◆ **EXERCISE**: Please write out only the lines from the line with "segment this screenshot: for" to the line with "Output each element", inclusive, exactly as they stand below, without the pictures.
━━━━━━━━━━
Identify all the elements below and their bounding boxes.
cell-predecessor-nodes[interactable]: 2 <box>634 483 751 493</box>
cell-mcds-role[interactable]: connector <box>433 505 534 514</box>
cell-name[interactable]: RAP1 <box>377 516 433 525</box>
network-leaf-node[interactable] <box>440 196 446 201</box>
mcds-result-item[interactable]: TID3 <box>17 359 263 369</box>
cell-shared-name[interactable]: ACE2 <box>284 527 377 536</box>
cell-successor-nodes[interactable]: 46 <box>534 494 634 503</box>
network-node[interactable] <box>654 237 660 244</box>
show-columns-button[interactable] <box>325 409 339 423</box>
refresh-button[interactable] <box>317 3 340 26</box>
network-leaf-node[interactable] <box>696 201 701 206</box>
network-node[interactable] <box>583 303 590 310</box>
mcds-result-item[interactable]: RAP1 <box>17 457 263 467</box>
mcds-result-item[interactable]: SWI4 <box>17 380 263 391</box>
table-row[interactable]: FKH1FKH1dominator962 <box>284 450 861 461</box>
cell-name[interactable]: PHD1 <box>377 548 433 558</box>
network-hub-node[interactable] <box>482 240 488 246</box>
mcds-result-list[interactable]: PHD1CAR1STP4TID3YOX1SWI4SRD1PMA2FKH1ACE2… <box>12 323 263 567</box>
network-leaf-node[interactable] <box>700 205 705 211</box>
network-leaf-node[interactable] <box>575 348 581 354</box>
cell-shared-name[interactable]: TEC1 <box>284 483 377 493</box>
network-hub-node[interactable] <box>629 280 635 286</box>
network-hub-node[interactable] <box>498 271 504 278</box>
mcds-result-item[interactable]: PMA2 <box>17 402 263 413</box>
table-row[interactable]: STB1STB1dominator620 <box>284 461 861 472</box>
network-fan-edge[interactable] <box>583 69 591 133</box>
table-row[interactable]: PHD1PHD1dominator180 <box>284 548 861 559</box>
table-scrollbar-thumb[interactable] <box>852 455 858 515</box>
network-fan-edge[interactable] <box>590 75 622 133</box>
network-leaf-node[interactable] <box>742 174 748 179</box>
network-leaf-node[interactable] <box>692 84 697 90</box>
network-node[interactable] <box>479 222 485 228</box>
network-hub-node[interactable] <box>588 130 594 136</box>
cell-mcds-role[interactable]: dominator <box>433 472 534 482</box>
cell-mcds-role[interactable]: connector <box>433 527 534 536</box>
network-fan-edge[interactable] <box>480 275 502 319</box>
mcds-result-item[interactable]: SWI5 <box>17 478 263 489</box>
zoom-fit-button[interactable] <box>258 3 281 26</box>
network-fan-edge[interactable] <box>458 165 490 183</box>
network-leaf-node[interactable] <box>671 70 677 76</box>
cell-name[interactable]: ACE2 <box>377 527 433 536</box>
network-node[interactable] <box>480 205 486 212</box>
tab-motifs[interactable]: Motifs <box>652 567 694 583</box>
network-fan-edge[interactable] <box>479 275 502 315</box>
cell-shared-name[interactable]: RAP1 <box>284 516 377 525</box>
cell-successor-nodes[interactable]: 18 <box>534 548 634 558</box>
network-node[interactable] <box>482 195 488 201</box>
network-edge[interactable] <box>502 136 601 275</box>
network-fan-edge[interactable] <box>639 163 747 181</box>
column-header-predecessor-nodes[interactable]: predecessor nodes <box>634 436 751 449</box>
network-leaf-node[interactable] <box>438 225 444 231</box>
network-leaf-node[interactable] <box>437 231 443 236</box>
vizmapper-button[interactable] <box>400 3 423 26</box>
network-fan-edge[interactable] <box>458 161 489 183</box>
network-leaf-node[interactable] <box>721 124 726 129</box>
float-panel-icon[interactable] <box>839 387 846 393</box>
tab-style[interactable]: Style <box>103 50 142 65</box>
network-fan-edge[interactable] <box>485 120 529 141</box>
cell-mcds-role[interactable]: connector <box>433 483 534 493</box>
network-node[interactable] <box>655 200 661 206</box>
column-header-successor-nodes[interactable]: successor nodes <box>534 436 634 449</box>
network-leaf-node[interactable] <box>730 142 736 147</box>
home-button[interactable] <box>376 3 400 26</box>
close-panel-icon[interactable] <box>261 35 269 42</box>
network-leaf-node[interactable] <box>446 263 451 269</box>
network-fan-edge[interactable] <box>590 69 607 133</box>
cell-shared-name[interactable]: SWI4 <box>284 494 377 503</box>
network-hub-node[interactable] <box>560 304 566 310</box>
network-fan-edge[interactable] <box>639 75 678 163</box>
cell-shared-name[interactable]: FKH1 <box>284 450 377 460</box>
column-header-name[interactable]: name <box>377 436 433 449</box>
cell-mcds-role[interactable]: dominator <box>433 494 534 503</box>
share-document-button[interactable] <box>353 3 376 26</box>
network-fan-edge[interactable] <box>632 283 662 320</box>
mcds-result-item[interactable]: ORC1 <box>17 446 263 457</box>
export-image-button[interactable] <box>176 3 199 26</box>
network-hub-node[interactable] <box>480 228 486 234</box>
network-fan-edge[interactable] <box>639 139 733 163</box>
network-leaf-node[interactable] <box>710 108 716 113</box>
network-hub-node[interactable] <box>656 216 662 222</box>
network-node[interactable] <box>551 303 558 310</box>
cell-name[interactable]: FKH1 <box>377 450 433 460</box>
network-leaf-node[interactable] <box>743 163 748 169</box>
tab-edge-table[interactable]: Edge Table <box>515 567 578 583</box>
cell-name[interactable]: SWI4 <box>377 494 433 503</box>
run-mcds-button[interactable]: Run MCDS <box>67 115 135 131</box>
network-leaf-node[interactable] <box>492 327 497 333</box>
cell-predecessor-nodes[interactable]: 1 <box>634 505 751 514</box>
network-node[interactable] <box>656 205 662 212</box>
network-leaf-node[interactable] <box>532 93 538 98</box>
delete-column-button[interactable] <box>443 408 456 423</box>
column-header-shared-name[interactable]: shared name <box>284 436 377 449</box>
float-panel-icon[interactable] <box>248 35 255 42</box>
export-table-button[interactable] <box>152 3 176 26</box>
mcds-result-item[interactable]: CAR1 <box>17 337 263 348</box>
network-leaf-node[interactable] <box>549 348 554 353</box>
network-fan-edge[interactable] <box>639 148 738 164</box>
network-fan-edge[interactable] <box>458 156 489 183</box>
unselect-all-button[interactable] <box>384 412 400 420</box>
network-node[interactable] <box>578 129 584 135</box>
━━━━━━━━━━
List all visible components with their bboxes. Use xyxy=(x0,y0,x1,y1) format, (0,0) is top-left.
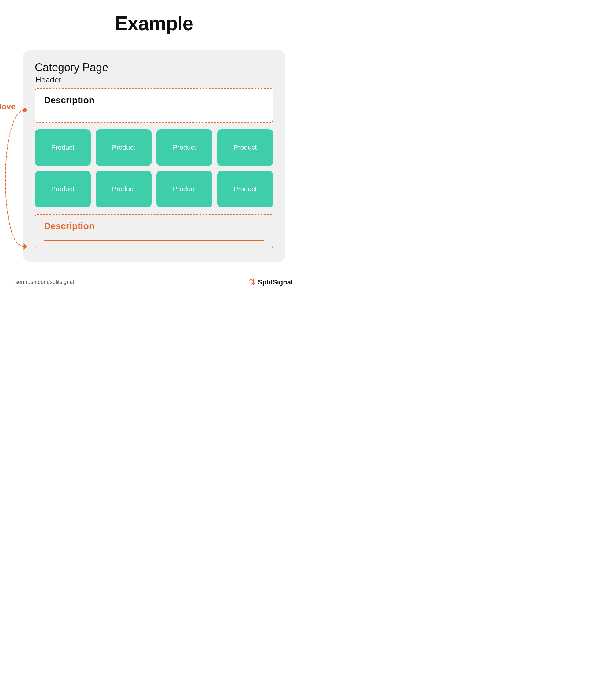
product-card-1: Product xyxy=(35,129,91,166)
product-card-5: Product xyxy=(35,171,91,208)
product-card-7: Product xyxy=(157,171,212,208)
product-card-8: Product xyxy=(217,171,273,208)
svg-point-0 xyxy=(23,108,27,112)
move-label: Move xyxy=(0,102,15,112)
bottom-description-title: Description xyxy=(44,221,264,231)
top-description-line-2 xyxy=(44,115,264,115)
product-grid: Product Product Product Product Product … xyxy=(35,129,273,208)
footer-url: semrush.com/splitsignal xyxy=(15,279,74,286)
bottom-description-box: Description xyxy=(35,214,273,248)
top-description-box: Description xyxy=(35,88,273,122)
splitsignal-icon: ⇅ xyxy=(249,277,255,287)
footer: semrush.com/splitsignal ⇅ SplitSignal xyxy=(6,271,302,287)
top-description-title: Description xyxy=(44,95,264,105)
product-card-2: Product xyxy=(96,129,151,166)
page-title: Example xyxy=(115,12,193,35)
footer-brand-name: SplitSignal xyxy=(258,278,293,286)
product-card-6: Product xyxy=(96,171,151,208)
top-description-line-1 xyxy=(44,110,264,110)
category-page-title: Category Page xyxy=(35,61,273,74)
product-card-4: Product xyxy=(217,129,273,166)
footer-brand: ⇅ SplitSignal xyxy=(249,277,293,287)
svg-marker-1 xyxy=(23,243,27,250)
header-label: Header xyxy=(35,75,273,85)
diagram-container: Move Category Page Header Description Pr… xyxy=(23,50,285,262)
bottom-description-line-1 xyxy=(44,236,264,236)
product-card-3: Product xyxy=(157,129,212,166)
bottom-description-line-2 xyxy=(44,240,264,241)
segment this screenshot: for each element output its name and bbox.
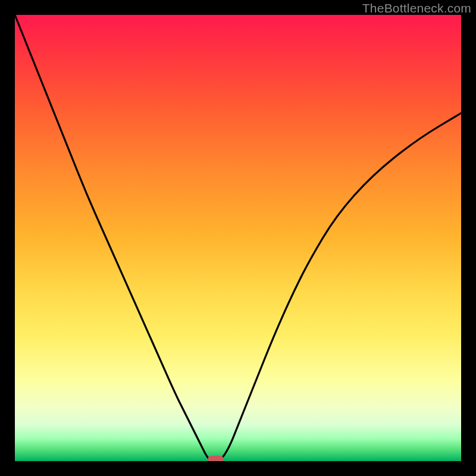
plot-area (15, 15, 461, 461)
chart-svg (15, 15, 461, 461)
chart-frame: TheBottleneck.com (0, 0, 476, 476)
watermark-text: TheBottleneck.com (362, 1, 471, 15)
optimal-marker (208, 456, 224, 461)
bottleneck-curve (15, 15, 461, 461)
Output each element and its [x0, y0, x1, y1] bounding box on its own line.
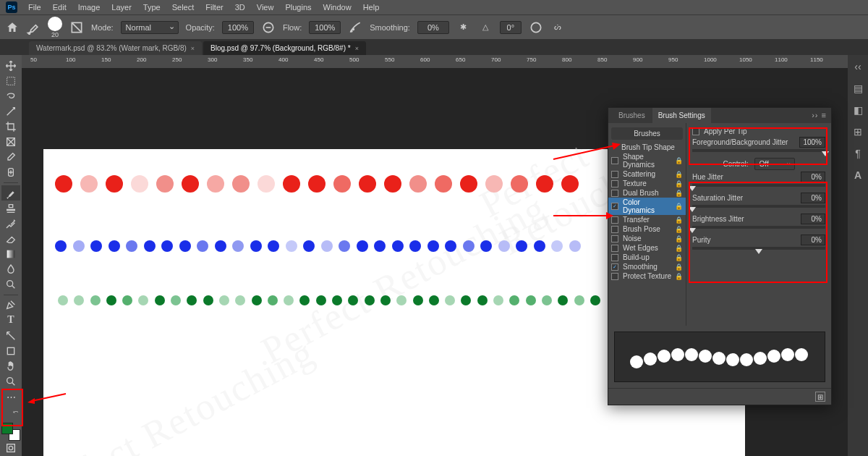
━━━━━━━━━━
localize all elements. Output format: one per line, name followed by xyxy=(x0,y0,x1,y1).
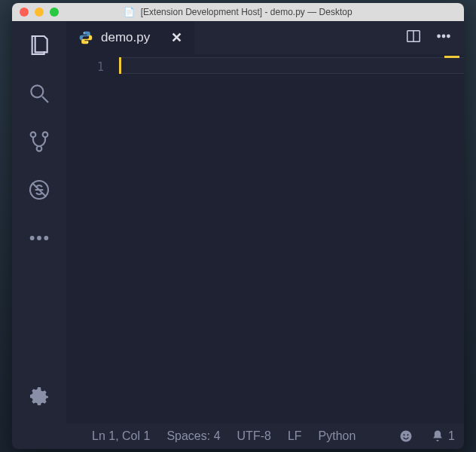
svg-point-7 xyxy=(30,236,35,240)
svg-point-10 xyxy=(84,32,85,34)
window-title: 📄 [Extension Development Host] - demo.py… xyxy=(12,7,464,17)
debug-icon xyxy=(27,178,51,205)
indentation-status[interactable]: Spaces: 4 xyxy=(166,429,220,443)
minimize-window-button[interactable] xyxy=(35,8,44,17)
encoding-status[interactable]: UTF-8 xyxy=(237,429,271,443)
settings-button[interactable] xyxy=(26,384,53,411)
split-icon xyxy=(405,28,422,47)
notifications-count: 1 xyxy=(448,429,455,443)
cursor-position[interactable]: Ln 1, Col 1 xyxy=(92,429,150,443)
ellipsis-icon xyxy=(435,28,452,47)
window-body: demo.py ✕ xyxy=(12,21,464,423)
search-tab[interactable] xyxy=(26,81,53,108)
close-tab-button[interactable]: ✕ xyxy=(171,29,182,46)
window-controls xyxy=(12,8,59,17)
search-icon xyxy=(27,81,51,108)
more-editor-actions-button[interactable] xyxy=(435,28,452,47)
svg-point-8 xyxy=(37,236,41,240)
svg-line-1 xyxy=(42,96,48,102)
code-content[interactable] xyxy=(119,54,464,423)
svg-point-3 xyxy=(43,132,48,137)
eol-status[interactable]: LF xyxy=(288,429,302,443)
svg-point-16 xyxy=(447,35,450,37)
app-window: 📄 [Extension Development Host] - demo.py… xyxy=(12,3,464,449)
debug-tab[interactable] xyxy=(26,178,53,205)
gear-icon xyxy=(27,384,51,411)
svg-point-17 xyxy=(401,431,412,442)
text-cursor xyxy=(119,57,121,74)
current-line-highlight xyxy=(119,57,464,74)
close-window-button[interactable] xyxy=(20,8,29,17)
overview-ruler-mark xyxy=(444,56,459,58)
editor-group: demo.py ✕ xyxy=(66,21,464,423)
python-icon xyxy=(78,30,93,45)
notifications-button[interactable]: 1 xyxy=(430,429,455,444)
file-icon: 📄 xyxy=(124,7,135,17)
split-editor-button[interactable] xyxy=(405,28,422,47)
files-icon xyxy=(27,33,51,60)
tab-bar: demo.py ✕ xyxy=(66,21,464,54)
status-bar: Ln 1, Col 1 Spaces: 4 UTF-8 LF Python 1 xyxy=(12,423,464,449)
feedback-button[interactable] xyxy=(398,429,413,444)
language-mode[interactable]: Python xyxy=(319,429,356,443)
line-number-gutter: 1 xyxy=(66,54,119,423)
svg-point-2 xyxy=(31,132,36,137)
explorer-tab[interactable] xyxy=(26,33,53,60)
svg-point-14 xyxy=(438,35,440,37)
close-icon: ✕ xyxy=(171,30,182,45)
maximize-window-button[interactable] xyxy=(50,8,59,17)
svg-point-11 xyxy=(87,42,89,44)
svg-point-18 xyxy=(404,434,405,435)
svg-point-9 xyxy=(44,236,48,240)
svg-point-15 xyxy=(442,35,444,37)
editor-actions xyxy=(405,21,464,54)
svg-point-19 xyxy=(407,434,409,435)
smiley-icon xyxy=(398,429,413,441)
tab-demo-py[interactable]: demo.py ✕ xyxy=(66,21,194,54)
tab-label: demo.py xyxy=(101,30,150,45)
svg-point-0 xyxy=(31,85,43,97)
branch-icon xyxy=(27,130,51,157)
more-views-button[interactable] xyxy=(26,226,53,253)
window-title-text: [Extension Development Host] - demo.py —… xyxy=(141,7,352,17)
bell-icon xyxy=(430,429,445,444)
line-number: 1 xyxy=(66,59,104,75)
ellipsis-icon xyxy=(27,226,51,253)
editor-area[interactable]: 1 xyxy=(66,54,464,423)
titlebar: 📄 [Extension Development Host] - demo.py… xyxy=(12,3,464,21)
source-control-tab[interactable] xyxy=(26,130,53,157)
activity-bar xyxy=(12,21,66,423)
━━━━━━━━━━
◆ **RESPONSE BOX**:
segment this screenshot: for each element output its name and bbox.
plot-area (15, 15, 461, 461)
chart-svg (15, 15, 461, 461)
chart-frame: TheBottleneck.com (0, 0, 476, 476)
watermark-text: TheBottleneck.com (362, 1, 471, 15)
optimal-marker (208, 456, 224, 461)
bottleneck-curve (15, 15, 461, 461)
Output each element and its [x0, y0, x1, y1] bounding box on its own line.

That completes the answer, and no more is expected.